The focus for computing ECI is on where the key income-producing activity occurs. Three types of ECI can be derived by a nonresident alien individual that is actually engaged in a U.S. trade or business:

  • FDAP income from sources in the U.S. is treated as ECI if the income meets either the “asset use” or a “business activities” test:
    • The asset use test is met if the income is derived from assets used or held for use in the conduct of a U.S. trade or business.
    • The business activities test is met if the activities of the U.S. trade or business were a material factor in the realization of the income.
  • All other U.S. source income under the limited force of attraction rule.
  • Foreign source income is generally not treated as ECI but there are exceptions for certain types of income that are attributable to a U.S. office or fixed place of business.

ECI is taxed net of deductions and at graduated rates (up to 37 percent for individuals). It is important to note that tax treaties may provide a different definition of whether specific activities rise to the level of having a presence subject to taxation (known as permanent establishment).

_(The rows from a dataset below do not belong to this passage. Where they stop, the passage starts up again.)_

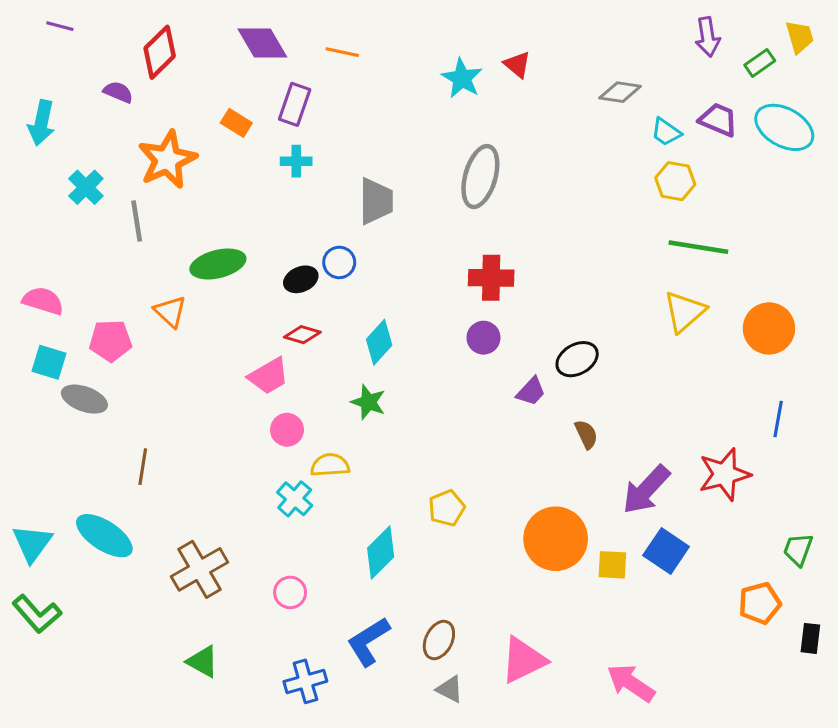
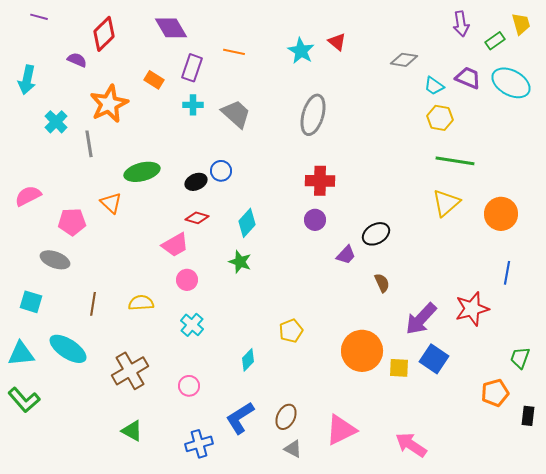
orange line: (342, 52) -> (234, 52), moved
gray trapezoid: (376, 201) -> (236, 114), moved, turned -48
pink semicircle: (43, 301) -> (28, 196), turned -44
cyan square: (49, 362) -> (31, 302), moved
yellow semicircle: (330, 465) -> (141, 303), moved
cyan triangle: (32, 543) -> (21, 354), turned 48
cyan diamond: (381, 553) -> (248, 360), size x0.7

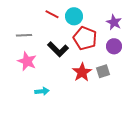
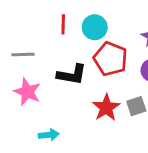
red line: (52, 14) -> (63, 24), turned 64
black L-shape: (58, 49) -> (72, 75), turned -35

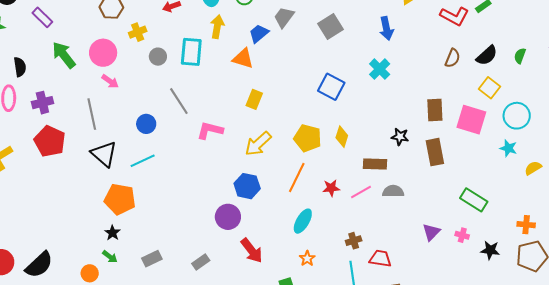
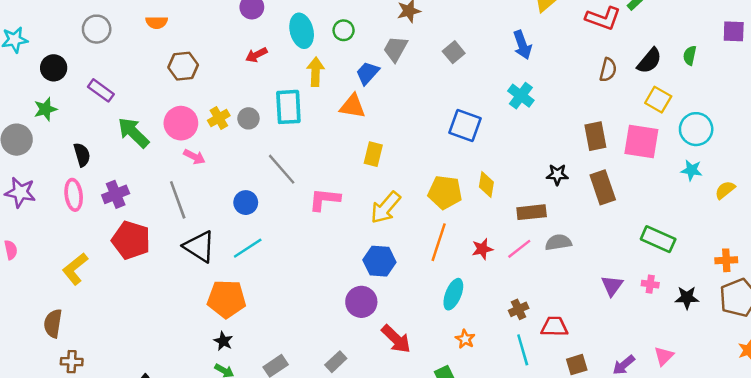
gray square: (330, 27) -> (454, 52), size x0.7
yellow cross: (138, 32) -> (219, 118), moved

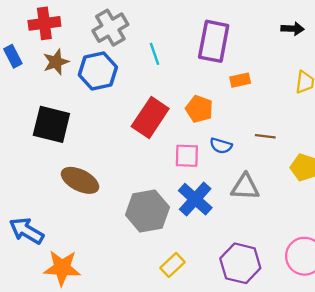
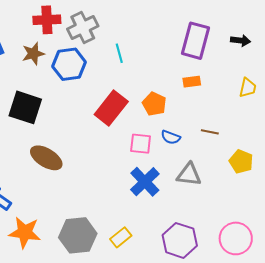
red cross: (44, 23) -> (47, 20), moved
purple rectangle: (214, 41) -> (196, 41), moved
gray hexagon: (147, 211) -> (78, 235), moved

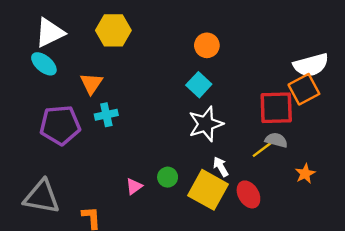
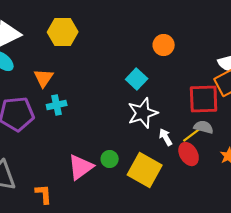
orange circle: (207, 45) -> (164, 45), moved
white arrow: (221, 167) -> (166, 137), moved
pink triangle: (134, 186) -> (81, 167), size x1.8
red ellipse: (248, 194) -> (189, 154), moved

REPORTING U.S. SOURCE INCOME

Generally, nonresident alien individuals are subject to withholdings by the payor of the income (withholding agent). Withholdings ensure the collection of the U.S. tax liability of persons over which the U.S. may not have jurisdiction. Withholdings under U.S. tax rules will be subject to a different article.

Nonresident alien individuals are also subject to filing requirements under specific scenarios. If applicable, nonresident alien individuals must file Form 1040-NR, U.S. Nonresident Alien Income Tax Return:

  • A nonresident alien engaged in a trade or business in the U.S. during the year must file even if:
    • The U.S. trade or business did not generate income
    • The U.S. trade or business did not generate U.S. source income
    • The U.S. trade or business generated income exempt under a U.S. income tax treaty
  • A nonresident alien not engaged in a trade or business in the U.S. during the year,
    • Who received passive income from U.S. sources, AND
      • Not all the U.S. tax that was owed was withheld from that income, OR
      • A refund is being claimed on that withholding

In various areas, U.S. tax filings for nonresidents differ from those of U.S. residents. For instance, married nonresident alien individuals cannot file a joint return, and nonresident alien individuals cannot take a standard deduction. Nonresident alien individuals can only take itemized deductions that are limited as compared to those available for U.S. residents.

Generally, Form 1040NR is due on June 15 (or Dec. 15 when extended) unless the nonresident received wages subject to U.S. income tax withholding. In this case, Form 1040NR is due on April 15 (or Oct. 15 when extended).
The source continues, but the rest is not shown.